You might find this post by rposert helpful.

To add on to Oli’s suggestion #2 about 3D classification without alignment on symmetry expanded particles, it might be helpful to mask the ligand-binding site of just a single subunit. Afterwards, if you want to do some statistics and count how many particles have a given number of ligands, you can follow this guide that was also written by rposert.

Hi Oli,

Thanks so much for your advice.

I just want to confirm my understanding of the process. By refining in C4 symmetry initially, we aim to improve the overall reconstruction quality using the inherent symmetry of the protein-ligand complex. After refinement, we expand the symmetry to C1, effectively generating multiple copies of each particle in different orientations according to the C4 symmetry. This expanded dataset allows us to capture a broader range of particle orientations and improve the resolution, particularly around the ligand-binding site?

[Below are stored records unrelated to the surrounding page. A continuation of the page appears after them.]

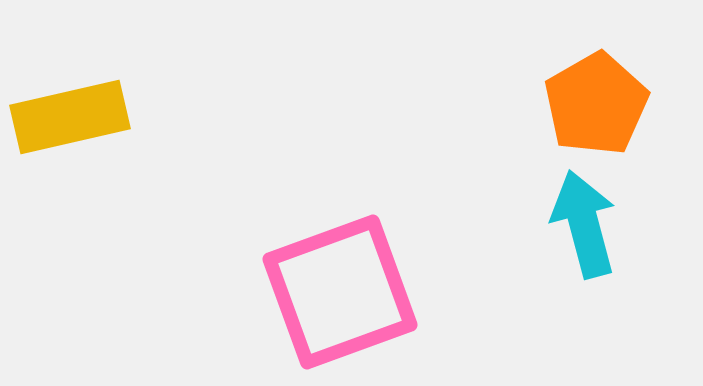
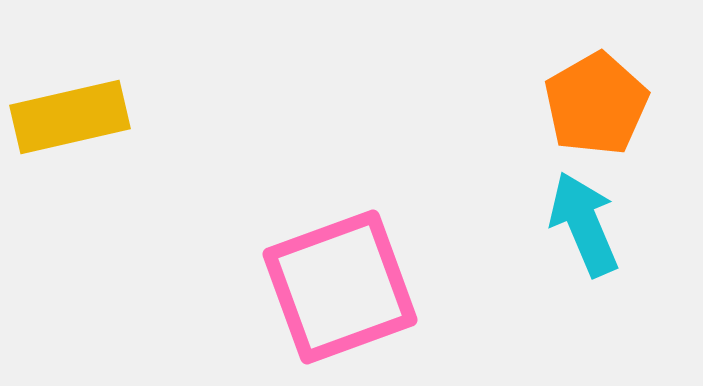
cyan arrow: rotated 8 degrees counterclockwise
pink square: moved 5 px up
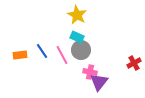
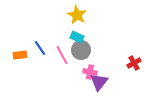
blue line: moved 2 px left, 3 px up
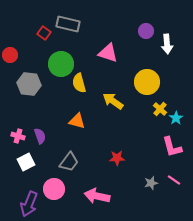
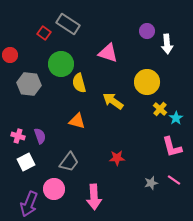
gray rectangle: rotated 20 degrees clockwise
purple circle: moved 1 px right
pink arrow: moved 3 px left, 1 px down; rotated 105 degrees counterclockwise
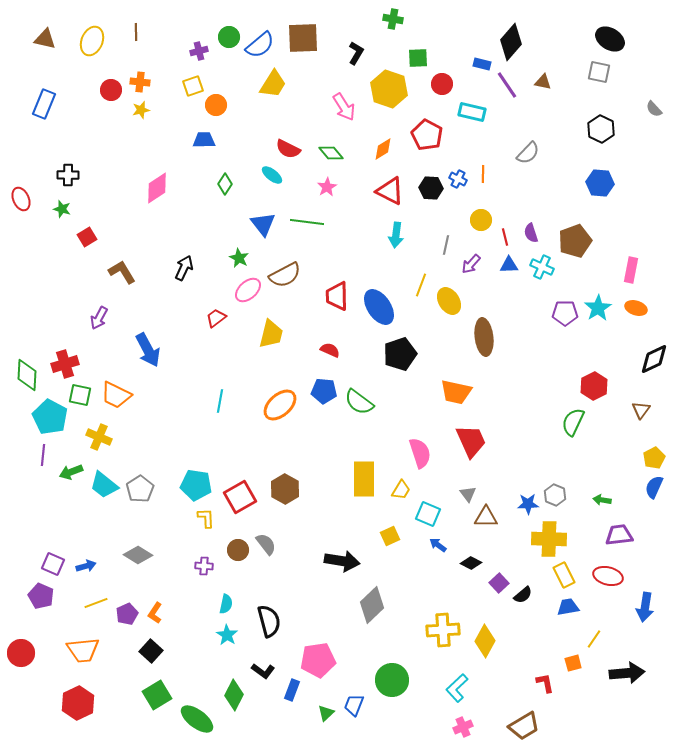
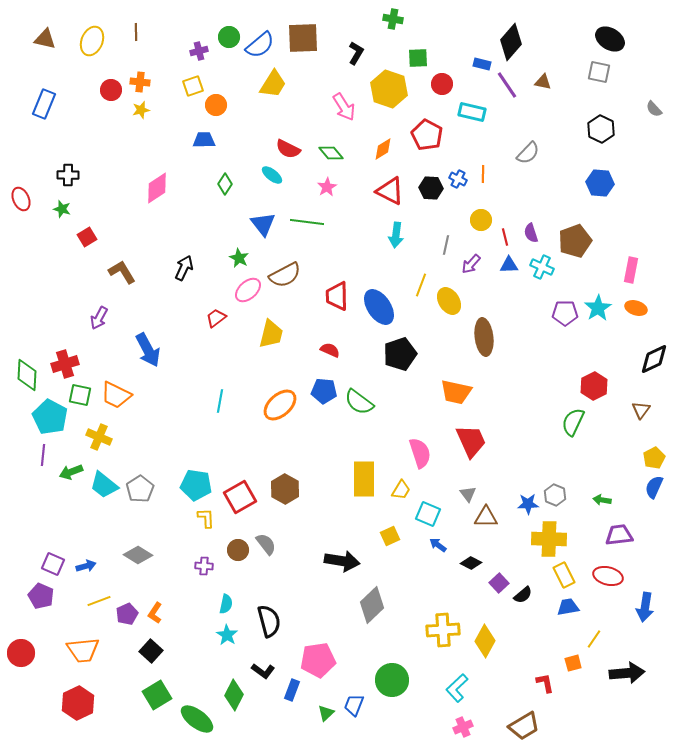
yellow line at (96, 603): moved 3 px right, 2 px up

After symmetry expansion following refinement in C4 symmetry, the expanded particles represent various orientations of the protein-ligand complex according to its C4 symmetry. During classification without alignments, these particles are sorted into different classes based on their orientations, allowing us to explore the conformational variability within the dataset without imposing alignment to a reference structure. By experimenting with different classification parameters such as focus and solvent masks, as well as classification settings like forcing hard classification on or off, target resolution, and high-pass filtering, we aim to achieve optimal separation of particles into distinct classes representing different ligand orientations?

I’ll be testing all your approaches. Thank you.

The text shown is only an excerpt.